-- Opening Marker --

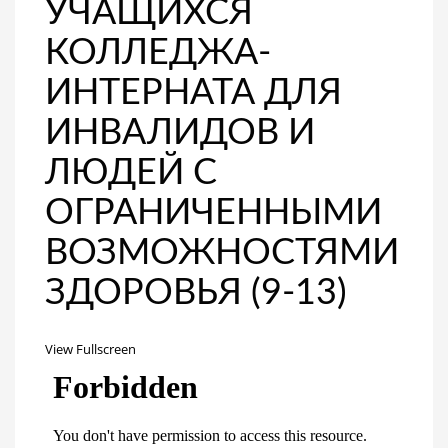
УЧАЩИХСЯ
КОЛЛЕДЖА-
ИНТЕРНАТА ДЛЯ
ИНВАЛИДОВ И
ЛЮДЕЙ С
ОГРАНИЧЕННЫМИ
ВОЗМОЖНОСТЯМИ
ЗДОРОВЬЯ (9-13)
View Fullscreen
Перейти
к
содержимому
PDF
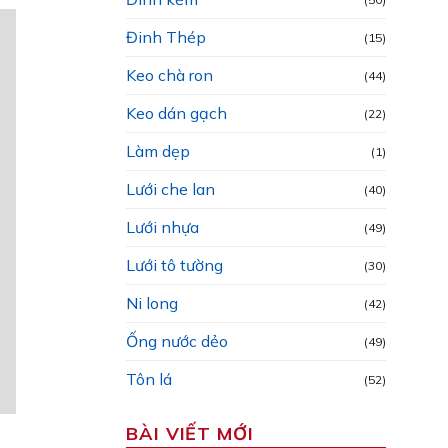
Đinh Thép
(15)
Keo chà ron
(44)
Keo dán gạch
(22)
Làm dẹp
(1)
Lưới che lan
(40)
Lưới nhựa
(49)
Lưới tô tường
(30)
Ni long
(42)
Ống nước dẻo
(49)
Tôn lá
(52)
BÀI VIẾT MỚI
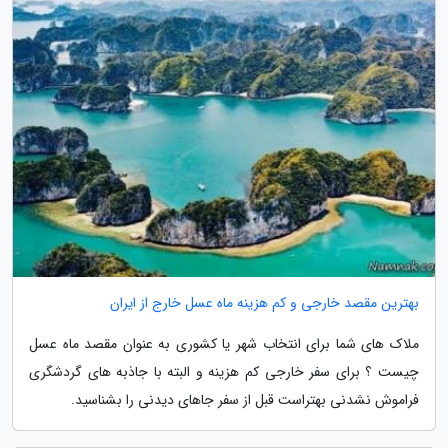
بهترین مقصد خارجی و کم هزینه ماه عسل خارج از ایران
ملاک های شما برای انتخاب شهر یا کشوری به عنوان مقصد ماه عسل
چیست ؟ برای سفر خارجی کم هزینه و البته با جاذبه های گردشگری
فراموش نشدنی بهتراست قبل از سفر جاهای دیدنی را بشناسید.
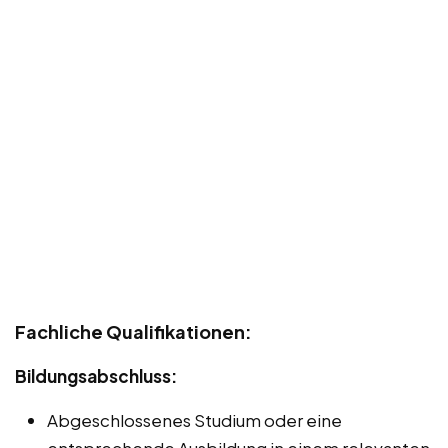
Fachliche Qualifikationen:
Bildungsabschluss:
Abgeschlossenes Studium oder eine
entsprechende Ausbildung in einem relevanten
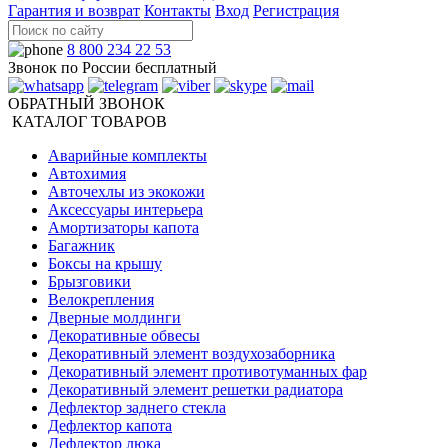
Гарантия и возврат
Контакты
Вход
Регистрация
8 800 234 22 53
Звонок по России бесплатный
ОБРАТНЫЙ ЗВОНОК
КАТАЛОГ ТОВАРОВ
Аварийные комплекты
Автохимия
Авточехлы из экокожи
Аксессуары интерьера
Амортизаторы капота
Багажник
Боксы на крышу
Брызговики
Велокрепления
Дверные молдинги
Декоративные обвесы
Декоративный элемент воздухозаборника
Декоративный элемент противотуманных фар
Декоративный элемент решетки радиатора
Дефлектор заднего стекла
Дефлектор капота
Дефлектор люка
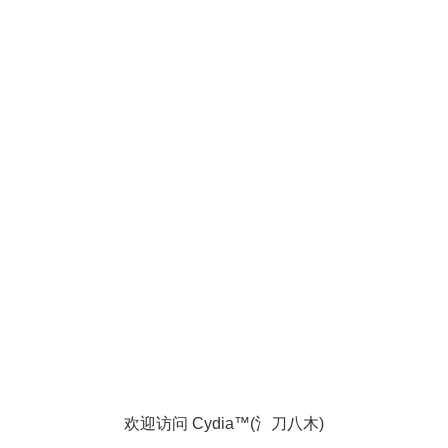
欢迎访问 Cydia™(氵刀八木)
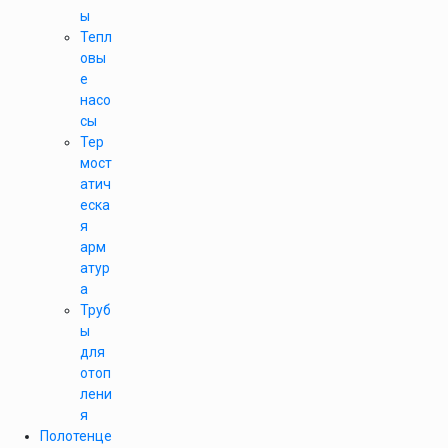
ы
Тепл
овы
е
насо
сы
Тер
мост
атич
еска
я
арм
атур
а
Труб
ы
для
отоп
лени
я
Полотенце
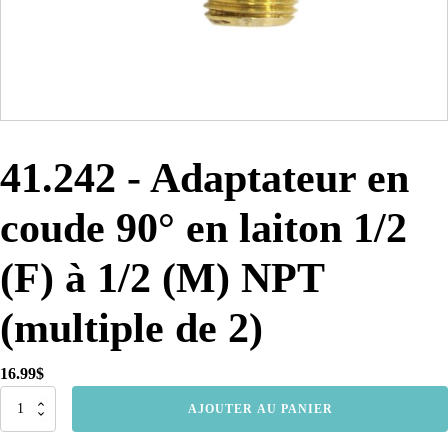
41.242 - Adaptateur en
coude 90° en laiton 1/2
(F) à 1/2 (M) NPT
(multiple de 2)
16.99
$
quantité
AJOUTER AU PANIER
de
41.242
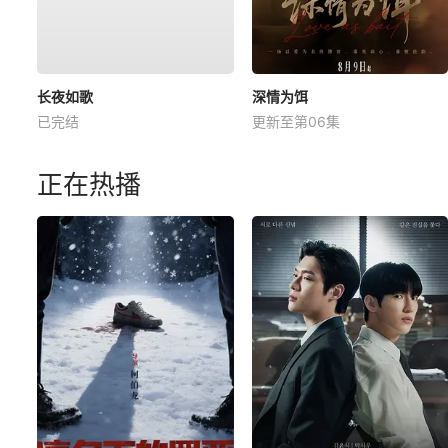
长夜如歌
深情为饵
已完结
更新至第06集
正在热播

-- Closing Marker --

### EXERCISE DETAILS
Each line above where the word "элемент" occurs should be copied out.

### RESULT
Декоративный элемент воздухозаборника
Декоративный элемент противотуманных фар
Декоративный элемент решетки радиатора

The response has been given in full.